Sempre di fretta, (quasi) sempre all'altezza, con charme e su un doppio fronte: professionale e affettivo. Grégoire Canvel (Louis-Do de Lencquesaing) è così, solo ma empaticamente con gli altri: la sua casa di produzione, sua moglie e le tre bambine. C'è un problema, però: quanto si muove, anche egoisticamente, e quanto, viceversa, è mosso dagli altri? A un certo punto, complici gravi problemi finanziari, la misura diventa colma, le energie si ribellano, corrompono dentro, fanno male, anzi fanno la fine, forse inconsulta, comunque ineffabile. Ma se Grégoire se ne va, non smette di farsi amare, ispirare, guidare: alla ribalta, la moglie (Chiara Caselli), che ne accoglie la doppia eredità.
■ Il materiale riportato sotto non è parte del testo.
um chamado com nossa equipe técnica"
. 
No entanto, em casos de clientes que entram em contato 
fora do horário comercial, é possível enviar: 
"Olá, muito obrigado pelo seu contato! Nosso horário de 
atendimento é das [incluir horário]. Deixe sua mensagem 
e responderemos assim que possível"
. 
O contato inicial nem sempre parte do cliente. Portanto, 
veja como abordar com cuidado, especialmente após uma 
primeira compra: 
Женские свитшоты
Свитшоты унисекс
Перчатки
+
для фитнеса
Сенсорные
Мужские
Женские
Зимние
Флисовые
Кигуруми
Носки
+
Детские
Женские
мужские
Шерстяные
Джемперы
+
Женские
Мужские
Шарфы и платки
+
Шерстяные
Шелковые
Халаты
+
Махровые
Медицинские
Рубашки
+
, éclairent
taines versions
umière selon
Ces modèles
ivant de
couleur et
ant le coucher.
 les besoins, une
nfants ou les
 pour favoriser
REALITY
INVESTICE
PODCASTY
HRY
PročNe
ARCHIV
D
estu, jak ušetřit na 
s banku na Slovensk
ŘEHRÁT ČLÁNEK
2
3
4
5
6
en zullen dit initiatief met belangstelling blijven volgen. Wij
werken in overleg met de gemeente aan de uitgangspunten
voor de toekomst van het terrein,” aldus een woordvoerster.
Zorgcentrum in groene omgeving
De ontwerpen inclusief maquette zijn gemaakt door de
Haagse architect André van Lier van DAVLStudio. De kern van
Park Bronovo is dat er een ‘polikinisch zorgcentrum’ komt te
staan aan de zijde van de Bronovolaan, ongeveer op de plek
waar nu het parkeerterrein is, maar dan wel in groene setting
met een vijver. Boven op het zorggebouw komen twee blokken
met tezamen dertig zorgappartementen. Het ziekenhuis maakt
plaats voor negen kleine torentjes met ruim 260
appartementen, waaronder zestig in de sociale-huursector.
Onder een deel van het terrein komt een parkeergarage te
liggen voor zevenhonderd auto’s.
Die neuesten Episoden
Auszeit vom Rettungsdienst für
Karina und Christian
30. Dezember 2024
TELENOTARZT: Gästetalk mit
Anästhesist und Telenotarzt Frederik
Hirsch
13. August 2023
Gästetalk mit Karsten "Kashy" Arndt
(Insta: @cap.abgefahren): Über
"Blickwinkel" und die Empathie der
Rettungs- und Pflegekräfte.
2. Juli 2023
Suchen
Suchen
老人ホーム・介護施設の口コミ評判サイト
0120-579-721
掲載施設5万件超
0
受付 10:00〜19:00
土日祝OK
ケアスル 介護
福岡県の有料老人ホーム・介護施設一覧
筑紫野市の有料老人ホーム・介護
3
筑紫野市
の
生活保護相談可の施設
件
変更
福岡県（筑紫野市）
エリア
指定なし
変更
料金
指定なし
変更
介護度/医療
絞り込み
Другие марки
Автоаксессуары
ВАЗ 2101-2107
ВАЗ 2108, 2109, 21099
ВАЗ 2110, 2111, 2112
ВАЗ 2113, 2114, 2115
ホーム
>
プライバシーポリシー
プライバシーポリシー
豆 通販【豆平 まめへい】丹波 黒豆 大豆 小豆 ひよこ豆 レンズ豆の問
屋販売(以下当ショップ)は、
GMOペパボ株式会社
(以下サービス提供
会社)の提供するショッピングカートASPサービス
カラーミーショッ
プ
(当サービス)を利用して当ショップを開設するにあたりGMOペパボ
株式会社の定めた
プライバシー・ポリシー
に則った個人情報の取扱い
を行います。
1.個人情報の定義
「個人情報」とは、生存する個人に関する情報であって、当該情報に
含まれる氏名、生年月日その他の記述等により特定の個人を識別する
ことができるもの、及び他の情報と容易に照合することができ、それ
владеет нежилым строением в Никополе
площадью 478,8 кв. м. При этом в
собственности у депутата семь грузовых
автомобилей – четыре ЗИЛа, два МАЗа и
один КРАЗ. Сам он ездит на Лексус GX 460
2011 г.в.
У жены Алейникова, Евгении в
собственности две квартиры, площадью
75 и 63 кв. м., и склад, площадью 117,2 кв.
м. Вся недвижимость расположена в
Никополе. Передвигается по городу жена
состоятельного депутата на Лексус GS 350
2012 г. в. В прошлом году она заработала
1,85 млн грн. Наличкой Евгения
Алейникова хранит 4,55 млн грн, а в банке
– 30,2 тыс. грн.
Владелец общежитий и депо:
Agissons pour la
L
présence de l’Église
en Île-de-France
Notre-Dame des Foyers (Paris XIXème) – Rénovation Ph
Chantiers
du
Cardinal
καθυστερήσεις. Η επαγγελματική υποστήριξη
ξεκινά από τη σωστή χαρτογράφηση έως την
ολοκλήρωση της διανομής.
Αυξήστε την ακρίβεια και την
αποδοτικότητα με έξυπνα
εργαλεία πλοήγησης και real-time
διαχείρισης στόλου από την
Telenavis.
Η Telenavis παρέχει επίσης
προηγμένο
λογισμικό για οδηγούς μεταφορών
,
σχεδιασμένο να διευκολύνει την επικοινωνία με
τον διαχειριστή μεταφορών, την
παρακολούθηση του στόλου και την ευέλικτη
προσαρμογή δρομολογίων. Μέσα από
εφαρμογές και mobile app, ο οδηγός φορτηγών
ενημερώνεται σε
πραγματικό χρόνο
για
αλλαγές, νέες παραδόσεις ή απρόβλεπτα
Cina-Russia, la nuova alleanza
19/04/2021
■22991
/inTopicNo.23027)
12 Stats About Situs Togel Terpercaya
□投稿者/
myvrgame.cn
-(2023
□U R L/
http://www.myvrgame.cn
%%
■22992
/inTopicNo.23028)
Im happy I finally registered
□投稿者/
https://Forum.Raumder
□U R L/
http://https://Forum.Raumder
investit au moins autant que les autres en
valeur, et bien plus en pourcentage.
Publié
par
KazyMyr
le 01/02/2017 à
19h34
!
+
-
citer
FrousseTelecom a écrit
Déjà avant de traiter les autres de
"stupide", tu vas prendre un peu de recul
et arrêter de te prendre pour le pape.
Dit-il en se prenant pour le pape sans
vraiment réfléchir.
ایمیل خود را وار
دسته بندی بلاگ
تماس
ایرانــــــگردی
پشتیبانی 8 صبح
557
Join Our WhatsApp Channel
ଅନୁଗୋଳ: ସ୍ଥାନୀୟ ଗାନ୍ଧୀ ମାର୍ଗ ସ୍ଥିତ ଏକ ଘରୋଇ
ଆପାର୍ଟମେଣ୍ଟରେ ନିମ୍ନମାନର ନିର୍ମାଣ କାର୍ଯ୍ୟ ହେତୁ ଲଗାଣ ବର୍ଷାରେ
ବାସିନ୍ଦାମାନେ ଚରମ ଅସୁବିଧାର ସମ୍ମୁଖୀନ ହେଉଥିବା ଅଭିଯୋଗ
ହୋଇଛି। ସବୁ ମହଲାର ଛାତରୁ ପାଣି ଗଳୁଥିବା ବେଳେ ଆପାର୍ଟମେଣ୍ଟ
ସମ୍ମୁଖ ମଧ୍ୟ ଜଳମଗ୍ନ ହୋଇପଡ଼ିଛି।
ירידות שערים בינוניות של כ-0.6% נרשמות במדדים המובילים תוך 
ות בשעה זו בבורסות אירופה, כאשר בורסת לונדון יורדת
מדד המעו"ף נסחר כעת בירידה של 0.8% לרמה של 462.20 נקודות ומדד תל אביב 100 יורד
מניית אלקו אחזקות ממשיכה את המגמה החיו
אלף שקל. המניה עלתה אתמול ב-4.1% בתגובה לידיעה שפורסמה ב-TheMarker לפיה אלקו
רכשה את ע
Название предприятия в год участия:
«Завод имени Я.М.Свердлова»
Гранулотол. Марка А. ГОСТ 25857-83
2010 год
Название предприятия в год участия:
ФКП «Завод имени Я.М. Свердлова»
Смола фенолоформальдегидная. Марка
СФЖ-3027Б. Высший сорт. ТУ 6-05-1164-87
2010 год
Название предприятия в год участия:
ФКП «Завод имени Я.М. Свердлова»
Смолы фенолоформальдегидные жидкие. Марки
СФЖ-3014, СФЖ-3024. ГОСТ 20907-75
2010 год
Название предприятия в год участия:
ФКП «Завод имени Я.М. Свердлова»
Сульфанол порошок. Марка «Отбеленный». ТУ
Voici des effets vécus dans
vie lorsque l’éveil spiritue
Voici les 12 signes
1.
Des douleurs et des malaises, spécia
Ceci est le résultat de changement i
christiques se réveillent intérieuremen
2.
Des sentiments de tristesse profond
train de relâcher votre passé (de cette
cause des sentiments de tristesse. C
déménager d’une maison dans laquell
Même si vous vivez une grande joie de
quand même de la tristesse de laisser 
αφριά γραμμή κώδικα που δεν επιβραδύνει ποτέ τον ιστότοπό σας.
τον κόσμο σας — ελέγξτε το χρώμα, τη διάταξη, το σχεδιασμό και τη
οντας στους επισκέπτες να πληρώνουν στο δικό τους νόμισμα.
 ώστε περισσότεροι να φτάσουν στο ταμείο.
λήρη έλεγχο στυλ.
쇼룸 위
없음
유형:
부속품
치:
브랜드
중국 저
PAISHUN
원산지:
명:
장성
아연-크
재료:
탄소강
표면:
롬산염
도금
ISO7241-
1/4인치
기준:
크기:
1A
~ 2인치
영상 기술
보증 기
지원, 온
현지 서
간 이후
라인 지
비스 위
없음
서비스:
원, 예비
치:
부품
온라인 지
E' Il padre dei miei figli, opera seconda di Mia Hansen-Løve, già attrice e compagna per Olivier Assayas, Prix Delluc a 26 anni per l'esordio Tout est pardonné e qui Premio Speciale della Giuria di Un Certain Regard a Cannes 2009. Se dietro Canvel si cela la figura di Humbert Balsan, morto suicida nel 2005, che avrebbe dovuto appunto produrre il suo esordio, l'omaggio della giovane regista è pudico, sobrio, pieno di grazia e compunzione, almeno fino al lutto. Poi l'affido alla moglie squassa narrativamente il film, che molla la sottrazione e cerca la quadratura edificante, persino l'agiografia di una vedova, dopo aver eluso quella del marito.
Si sfiora il melodramma, ma per fortuna ci sono le bambine, anzi le adolescenti già indagate fragili e inquiete in Tout est pardonné: sono loro il futuro umano e il furore artistico di Grégoire, loro il centro della commozione del Padre. La madre vorrà portare avanti la compagnia, la figlia rabbiosamente vorrà farla finita con quel carrozzone, stigmatizzando, pur affettivamente, l'egocentrismo di papà e la sua ossessione professionale. Che rimane? Un pugno nello stomaco, che nasce dal cinema, quello d'arte che fa la fama ma anche la fame, e un ritratto di famiglia orfano di paternità, non di umanità. E' questo l'amore di Mia.